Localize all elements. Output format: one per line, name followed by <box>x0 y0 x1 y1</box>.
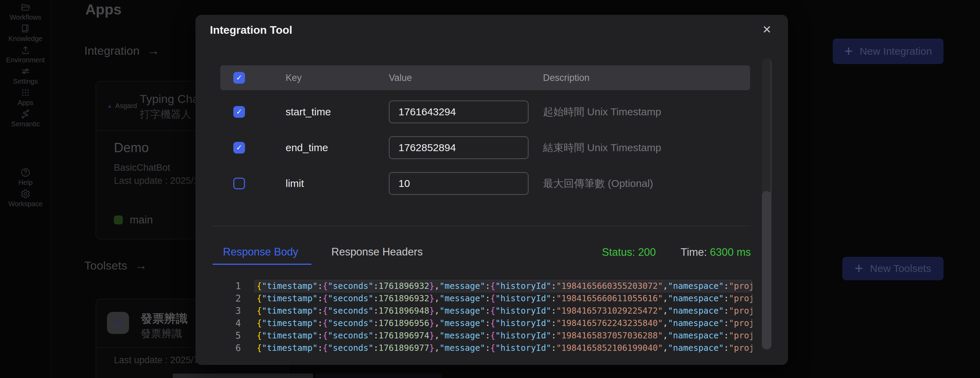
sidebar-main-nav: WorkflowsKnowledgeEnvironmentSettingsApp… <box>0 2 51 130</box>
branch-row: main <box>114 214 153 226</box>
upload-icon <box>20 45 30 55</box>
toolsets-section-link[interactable]: Toolsets → <box>84 258 147 273</box>
asgard-triangle-icon: ▲ <box>115 318 121 324</box>
parameter-description: 起始時間 Unix Timestamp <box>543 106 661 117</box>
toolset-card-title: 發票辨識 <box>141 311 188 327</box>
sidebar-item-label: Help <box>18 179 32 187</box>
arrow-right-icon: → <box>135 258 147 273</box>
sidebar-item-workflows[interactable]: Workflows <box>0 2 51 23</box>
row-checkbox-limit[interactable] <box>233 178 245 189</box>
sidebar-item-settings[interactable]: Settings <box>0 66 51 88</box>
gear-icon <box>20 189 30 199</box>
close-icon[interactable]: ✕ <box>762 24 772 35</box>
asgard-triangle-icon: ▲ <box>107 103 113 109</box>
brand-name: Asgard <box>112 324 124 328</box>
plus-icon: + <box>855 262 863 275</box>
sidebar-item-label: Semantic <box>11 120 40 128</box>
sidebar-item-help[interactable]: Help <box>0 167 51 189</box>
column-header-key: Key <box>286 73 389 83</box>
parameter-value-input-end_time[interactable] <box>389 136 528 159</box>
brand-name: Asgard <box>115 102 137 110</box>
grid-icon <box>20 88 30 98</box>
asgard-logo: ▲ Asgard <box>107 312 129 334</box>
new-toolsets-button[interactable]: + New Toolsets <box>842 257 943 280</box>
parameter-row-start_time: ✓start_time起始時間 Unix Timestamp <box>220 94 750 130</box>
toolsets-section-label: Toolsets <box>84 259 127 272</box>
app-card-title: Typing Chat <box>140 92 202 106</box>
sidebar-item-label: Workflows <box>10 13 41 21</box>
parameter-key: limit <box>286 178 304 189</box>
response-json-line: {"timestamp":{"seconds":1761896956},"mes… <box>254 317 752 329</box>
sidebar-item-label: Workspace <box>8 200 43 208</box>
check-icon: ✓ <box>236 108 242 116</box>
folder-icon <box>20 2 30 13</box>
sidebar: WorkflowsKnowledgeEnvironmentSettingsApp… <box>0 0 51 378</box>
response-json-code[interactable]: {"timestamp":{"seconds":1761896932},"mes… <box>254 280 752 354</box>
tab-response-body[interactable]: Response Body <box>213 243 312 265</box>
new-integration-label: New Integration <box>859 45 932 57</box>
section-divider <box>213 226 750 226</box>
branch-name: main <box>130 214 153 226</box>
parameter-value-input-limit[interactable] <box>389 172 528 195</box>
response-json-line: {"timestamp":{"seconds":1761896948},"mes… <box>254 305 752 317</box>
time-badge: Time: 6300 ms <box>681 246 751 258</box>
environment-name: Demo <box>114 140 149 155</box>
response-meta: Status: 200 Time: 6300 ms <box>602 245 751 260</box>
sidebar-item-label: Knowledge <box>9 35 43 43</box>
parameter-description: 結束時間 Unix Timestamp <box>543 142 661 153</box>
line-number: 6 <box>224 342 241 354</box>
tab-response-headers[interactable]: Response Headers <box>321 243 433 265</box>
screen: Apps Integration → ▲ Asgard Typing Chat … <box>0 0 980 378</box>
sidebar-footer-nav: HelpWorkspace <box>0 167 51 210</box>
line-number: 2 <box>224 292 241 305</box>
sidebar-item-knowledge[interactable]: Knowledge <box>0 23 51 45</box>
line-number: 3 <box>224 305 241 317</box>
page-title: Apps <box>85 2 121 18</box>
app-type: BasicChatBot <box>114 163 170 173</box>
row-checkbox-end_time[interactable]: ✓ <box>233 142 245 153</box>
plus-icon: + <box>845 45 853 58</box>
response-tabs: Response Body Response Headers <box>213 243 433 265</box>
parameter-rows: ✓start_time起始時間 Unix Timestamp✓end_time結… <box>220 94 750 201</box>
help-icon <box>20 167 30 178</box>
new-integration-button[interactable]: + New Integration <box>833 38 943 64</box>
column-header-description: Description <box>543 73 750 83</box>
column-header-value: Value <box>389 73 543 83</box>
parameter-key: start_time <box>286 106 331 117</box>
sidebar-item-workspace[interactable]: Workspace <box>0 189 51 210</box>
row-checkbox-start_time[interactable]: ✓ <box>233 106 245 118</box>
check-icon: ✓ <box>236 144 242 152</box>
sidebar-item-label: Environment <box>6 56 45 64</box>
select-all-checkbox[interactable]: ✓ <box>233 72 245 84</box>
arrow-right-icon: → <box>147 43 160 58</box>
modal-title: Integration Tool <box>210 24 292 37</box>
status-badge: Status: 200 <box>602 246 656 258</box>
app-brand: ▲ Asgard <box>107 102 137 110</box>
book-icon <box>20 23 30 34</box>
parameter-key: end_time <box>286 142 328 153</box>
new-toolsets-label: New Toolsets <box>870 263 931 274</box>
line-number: 4 <box>224 317 241 329</box>
app-card-subtitle: 打字機器人 <box>140 107 191 121</box>
parameter-row-end_time: ✓end_time結束時間 Unix Timestamp <box>220 130 750 166</box>
sidebar-item-environment[interactable]: Environment <box>0 45 51 66</box>
parameter-table: ✓ Key Value Description ✓start_time起始時間 … <box>220 65 750 201</box>
response-json-line: {"timestamp":{"seconds":1761896974},"mes… <box>254 329 752 342</box>
integration-section-link[interactable]: Integration → <box>84 43 160 58</box>
share-icon <box>20 109 30 119</box>
sidebar-item-label: Apps <box>18 99 33 107</box>
line-number-gutter: 123456 <box>224 280 241 354</box>
background-partial-element <box>173 373 313 378</box>
sidebar-item-label: Settings <box>13 77 38 85</box>
line-number: 5 <box>224 329 241 342</box>
sidebar-item-apps[interactable]: Apps <box>0 88 51 109</box>
response-json-line: {"timestamp":{"seconds":1761896932},"mes… <box>254 292 752 305</box>
background-partial-element <box>315 373 442 378</box>
check-icon: ✓ <box>236 74 242 81</box>
parameter-value-input-start_time[interactable] <box>389 100 528 123</box>
sidebar-item-semantic[interactable]: Semantic <box>0 109 51 130</box>
response-body-viewer: 123456 {"timestamp":{"seconds":176189693… <box>196 280 788 361</box>
parameter-row-limit: limit最大回傳筆數 (Optional) <box>220 166 750 201</box>
line-number: 1 <box>224 280 241 292</box>
branch-status-dot <box>114 215 123 225</box>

^^^^^^^^

Search the material above for the string "right", and copy every line in which it turns up.

> Reply
arrow-right-icon: → <box>135 258 147 273</box>
arrow-right-icon: → <box>147 43 160 58</box>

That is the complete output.